What is being asked: Check which lines in the records hold "sans" and report how many there are, with no other text.
Start of Information supplied
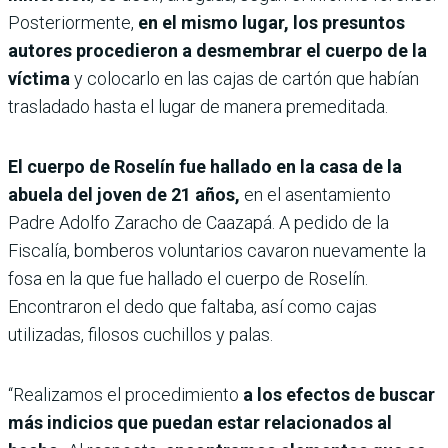
Posteriormente,
en el mismo lugar, los presuntos
autores procedieron a desmembrar el cuerpo de la
víctima
y colocarlo en las cajas de cartón que habían
trasladado hasta el lugar de manera premeditada.
El cuerpo de Roselín fue hallado en la casa de la
abuela del joven de 21 años,
en el asentamiento
Padre Adolfo Zaracho de Caazapá. A pedido de la
Fiscalía, bomberos voluntarios cavaron nuevamente la
fosa en la que fue hallado el cuerpo de Roselín.
Encontraron el dedo que faltaba, así como cajas
utilizadas, filosos cuchillos y palas.
“Realizamos el procedimiento
a los efectos de buscar
más indicios que puedan estar relacionados al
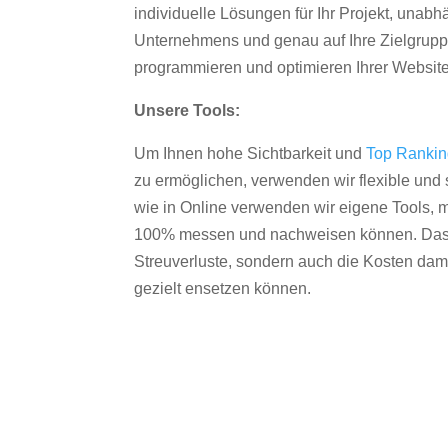
individuelle Lösungen für Ihr Projekt, unab
Unternehmens und genau auf Ihre Zielgruppe
programmieren und optimieren Ihrer Websit
Unsere Tools:
Um Ihnen hohe Sichtbarkeit und
Top Ranki
zu ermöglichen, verwenden wir flexible und s
wie in Online verwenden wir eigene Tools, m
100% messen und nachweisen können. Das re
Streuverluste, sondern auch die Kosten dam
gezielt ensetzen können.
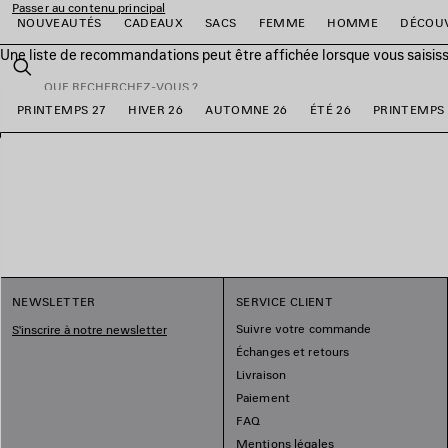
Passer au contenu principal
NOUVEAUTÉS
CADEAUX
SACS
FEMME
HOMME
DÉCOU
Une liste de recommandations peut être affichée lorsque vous saisis
fermer la bannière
Rechercher
PRINTEMPS 27
HIVER 26
AUTOMNE 26
ÉTÉ 26
PRINTEMPS 
er
er
er
er
er
er
NEWSLETTER
SERVICE CLIENT
Suivre votre commande
S'inscrire à notre newsletter
Échanges et retours
Livraison
Paiement
FAQ
Mentions légales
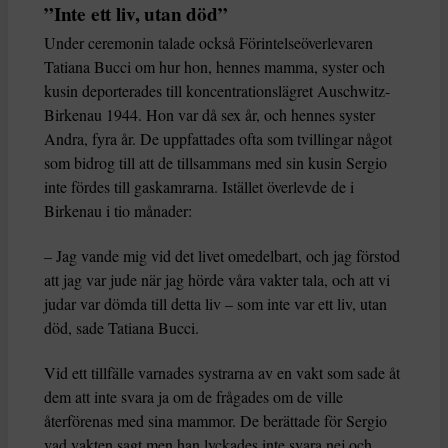
”Inte ett liv, utan död”
Under ceremonin talade också Förintelseöverlevaren
Tatiana Bucci om hur hon, hennes mamma, syster och
kusin deporterades till koncentrationslägret Auschwitz-
Birkenau 1944. Hon var då sex år, och hennes syster
Andra, fyra år. De uppfattades ofta som tvillingar något
som bidrog till att de tillsammans med sin kusin Sergio
inte fördes till gaskamrarna. Istället överlevde de i
Birkenau i tio månader:
– Jag vande mig vid det livet omedelbart, och jag förstod
att jag var jude när jag hörde våra vakter tala, och att vi
judar var dömda till detta liv – som inte var ett liv, utan
död, sade Tatiana Bucci.
Vid ett tillfälle varnades systrarna av en vakt som sade åt
dem att inte svara ja om de frågades om de ville
återförenas med sina mammor. De berättade för Sergio
vad vakten sagt men han lyckades inte svara nej och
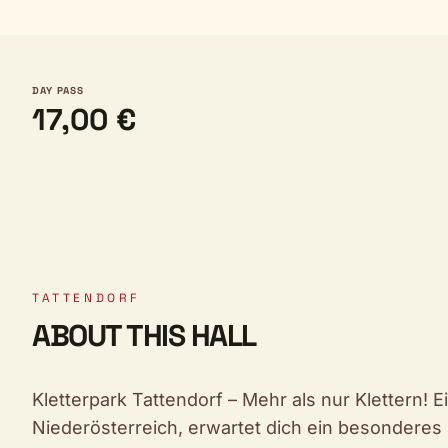
DAY PASS
17,00 €
TATTENDORF
ABOUT THIS HALL
Kletterpark Tattendorf – Mehr als nur Klettern! 
Niederösterreich, erwartet dich ein besonderes E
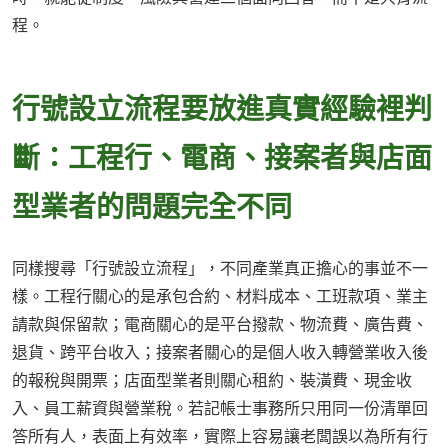
程。
行號設立流程要放進真實經驗裡判
斷：工程行、電商、接案者與店面
型業者的問題完全不同
同樣搜尋「行號設立流程」，不同產業真正擔心的事並不一
樣。工程行關心的是承包合約、材料成本、工班款項、業主
請款與保留款；電商關心的是平台撥款、物流費、廣告費、
退貨、跨平台收入；接案者關心的是個人收入轉營業收入後
的報稅與開票；店面型業者則關心租約、裝潢費、現金收
入、員工薪資與營業稅。若記帳士事務所只用同一份清單回
答所有人，表面上有效率，實際上容易讓老闆誤以為所有行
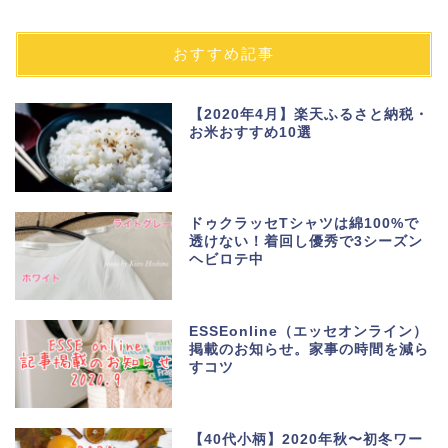
おすすめ記事
【2020年4月】楽天ふるさと納税・
お米おすすめ10選
ドゥクラッセTシャツは綿100%で
透けない！着回し優秀で3シーズン
ヘビロテ中
ESSEonline（エッセオンライン）
掲載のお知らせ。家事の時間を減ら
すコツ
【40代小柄】2020年秋〜初冬ワー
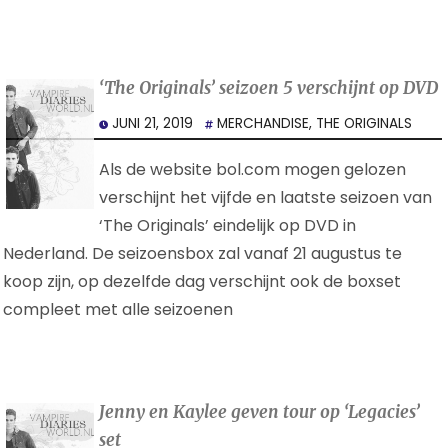
‘The Originals’ seizoen 5 verschijnt op DVD
JUNI 21, 2019
MERCHANDISE
,
THE ORIGINALS
Als de website bol.com mogen gelozen
verschijnt het vijfde en laatste seizoen van
‘The Originals’ eindelijk op DVD in
Nederland. De seizoensbox zal vanaf 21 augustus te
koop zijn, op dezelfde dag verschijnt ook de boxset
compleet met alle seizoenen
Jenny en Kaylee geven tour op ‘Legacies’
set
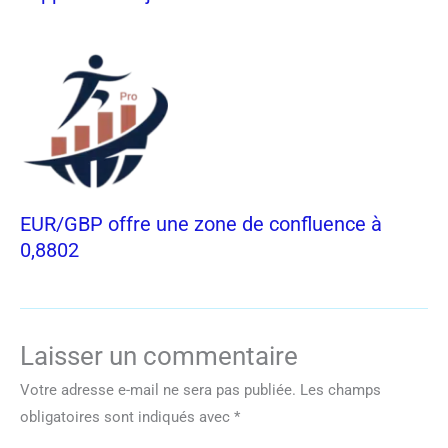
EUR/GBP offre une zone de confluence à
0,8802
Laisser un commentaire
Votre adresse e-mail ne sera pas publiée.
Les champs
obligatoires sont indiqués avec
*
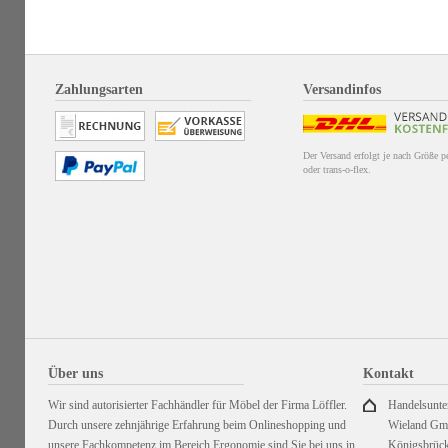
Zahlungsarten
Versandinfos
Der Versand erfolgt je nach Größe 
oder trans-o-flex.
Über uns
Kontakt
Wir sind autorisierter Fachhändler für Möbel der Firma Löffler.
Handelsunt
Durch unsere zehnjährige Erfahrung beim Onlineshopping und
Wieland G
unsere Fachkompetenz im Bereich Ergonomie sind Sie bei uns in
Königsbrück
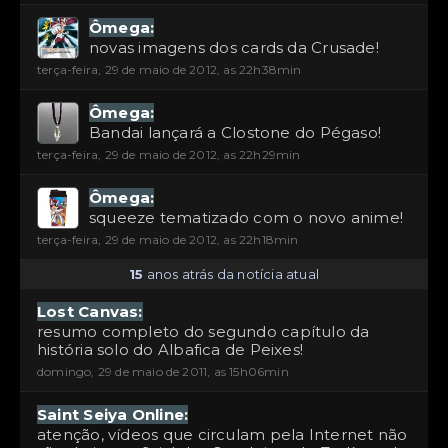
Ômega:
novas imagens dos cards da Crusade!
terça-feira, 29 de maio de 2012, as 22h38min
Ômega:
Bandai lançará a Clostone do Pégaso!
terça-feira, 29 de maio de 2012, as 22h29min
Ômega:
squeeze tematizado com o novo anime!
terça-feira, 29 de maio de 2012, as 22h18min
15
anos atrás da notícia atual
Lost Canvas:
resumo completo do segundo capítulo da
história solo do Albafica de Peixes!
domingo, 29 de maio de 2011, as 15h06min
Saint Seiya Online:
atenção, vídeos que circulam pela Internet não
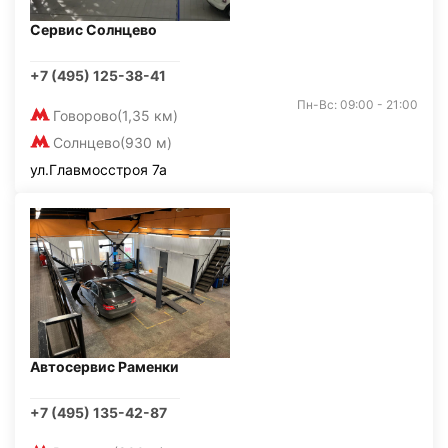
Сервис Солнцево
+7 (495) 125-38-41
Пн-Вс: 09:00 - 21:00
Говорово
(1,35 км)
Солнцево
(930 м)
ул.Главмосстроя 7а
Автосервис Раменки
+7 (495) 135-42-87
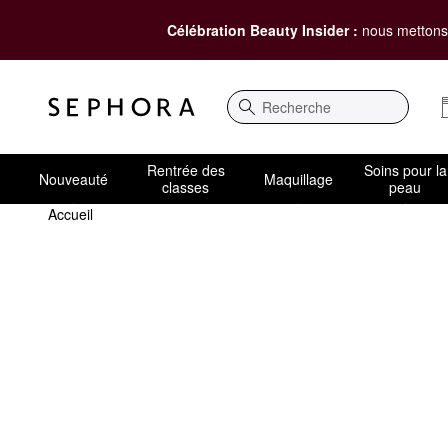
Célébration Beauty Insider :
nous mettons 
Recherche
Rentrée des
Soins pour la
Nouveauté
Maquillage
classes
peau
Accueil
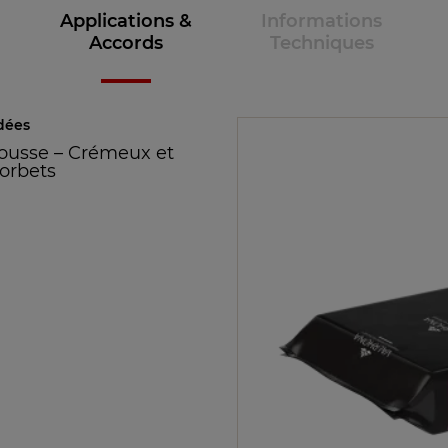
Applications &
Informations
Accords
Techniques
dées
ousse
–
Crémeux et
Sorbets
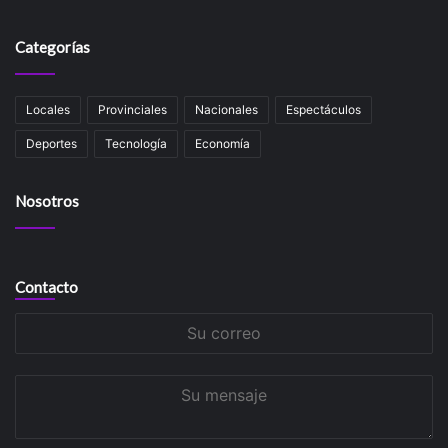
Categorías
Locales
Provinciales
Nacionales
Espectáculos
Deportes
Tecnología
Economía
Nosotros
Contacto
Su
correo
Su
mensaje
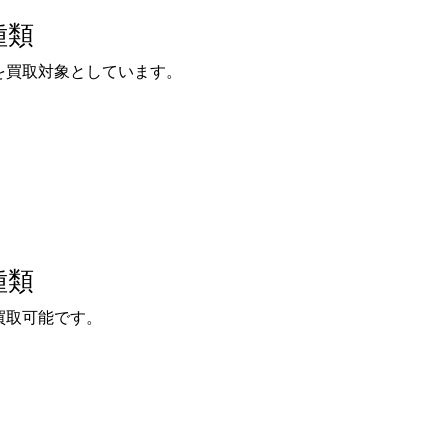
種類
を買取対象としています。
種類
買取可能です。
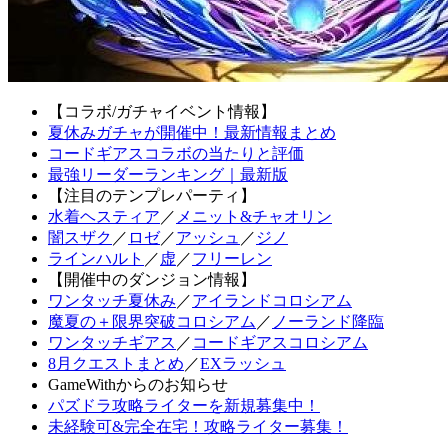
【コラボ/ガチャイベント情報】
夏休みガチャが開催中！最新情報まとめ
コードギアスコラボの当たりと評価
最強リーダーランキング｜最新版
【注目のテンプレパーティ】
水着ヘスティア
／
メニット&チャオリン
闇スザク
／
ロゼ
／
アッシュ
／
ジノ
ラインハルト
／
虚
／
フリーレン
【開催中のダンジョン情報】
ワンタッチ夏休み
／
アイランドコロシアム
魔夏の＋限界突破コロシアム
／
ノーランド降臨
ワンタッチギアス
／
コードギアスコロシアム
8月クエストまとめ
／
EXラッシュ
GameWithからのお知らせ
パズドラ攻略ライターを新規募集中！
未経験可&完全在宅！攻略ライター募集！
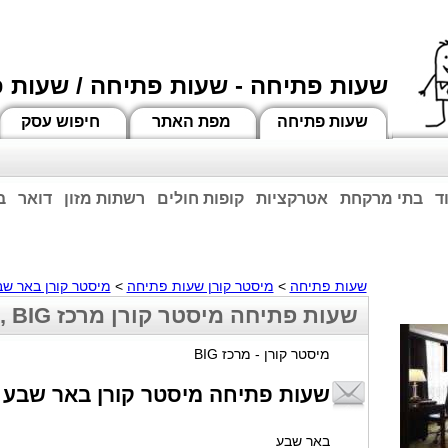
שעות פתיחה - שעות פתיחה / שעות 
שעות פתיחה
מפת האתר
חיפוש עסק
ד
בתי מרקחת
אטרקציות
קופות חולים
רשתות מזון
דואר
ב
וחות הרשע - החמאס. מומלץ להתעדכן מול בית העסק בצורה טלפונית לגבי הסניפים הפתוח
ביחד ננצח!
שעות פתיחה
>
מיסטר קורן שעות פתיחה
>
מיסטר קורן באר שב
שעות פתיחה מיסטר קורן מרכז BIG , באר שבע
מיסטר קורן - מרכז BIG
שעות פתיחה מיסטר קורן באר שבע
באר שבע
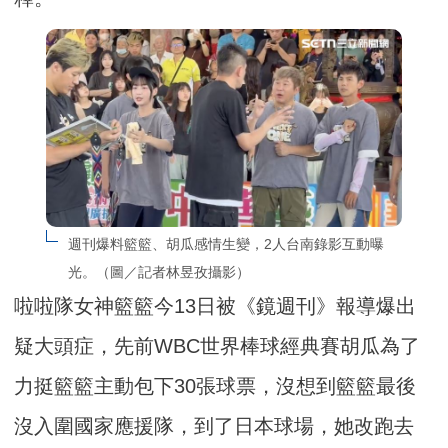
週刊爆料籃籃、胡瓜感情生變，2人台南錄影互動曝
光。（圖／記者林昱孜攝影）
啦啦隊女神籃籃今13日被《鏡週刊》報導爆出
疑大頭症，先前WBC世界棒球經典賽胡瓜為了
力挺籃籃主動包下30張球票，沒想到籃籃最後
沒入圍國家應援隊，到了日本球場，她改跑去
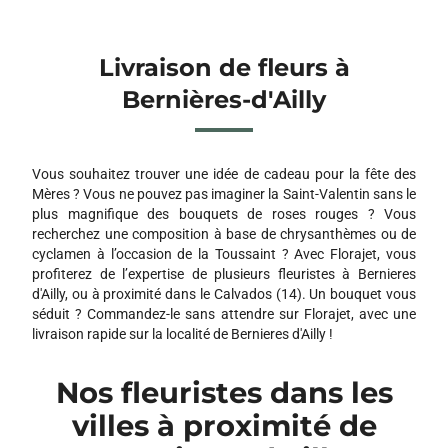
Livraison de fleurs à
Bernières-d'Ailly
Vous souhaitez trouver une idée de cadeau pour la fête des
Mères ? Vous ne pouvez pas imaginer la Saint-Valentin sans le
plus magnifique des bouquets de roses rouges ? Vous
recherchez une composition à base de chrysanthèmes ou de
cyclamen à l’occasion de la Toussaint ? Avec Florajet, vous
profiterez de l’expertise de plusieurs fleuristes à Bernieres
d'Ailly, ou à proximité dans le Calvados (14). Un bouquet vous
séduit ? Commandez-le sans attendre sur Florajet, avec une
livraison rapide sur la localité de Bernieres d'Ailly !
Nos fleuristes dans les
villes à proximité de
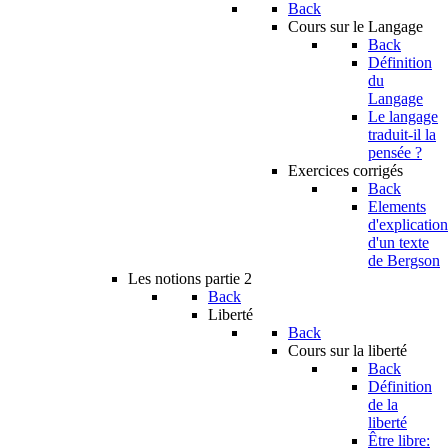
Back
Cours sur le Langage
Back
Définition
du
Langage
Le langage
traduit-il la
pensée ?
Exercices corrigés
Back
Elements
d'explication
d'un texte
de Bergson
Les notions partie 2
Back
Liberté
Back
Cours sur la liberté
Back
Définition
de la
liberté
Être libre:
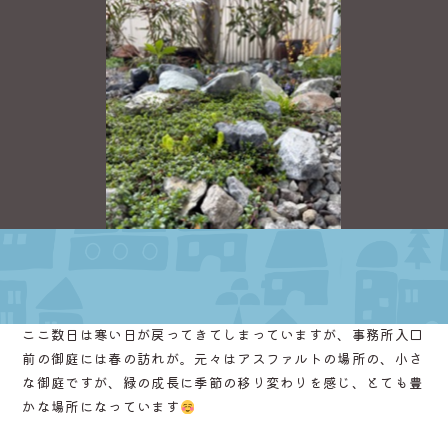
2026.03.10 [火]
ここ数日は寒い日が戻ってきてしまっていますが、事務所入口
前の御庭には春の訪れが。元々はアスファルトの場所の、小さ
な御庭ですが、緑の成長に季節の移り変わりを感じ、とても豊
かな場所になっています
End of Information supplied
Answer space: 2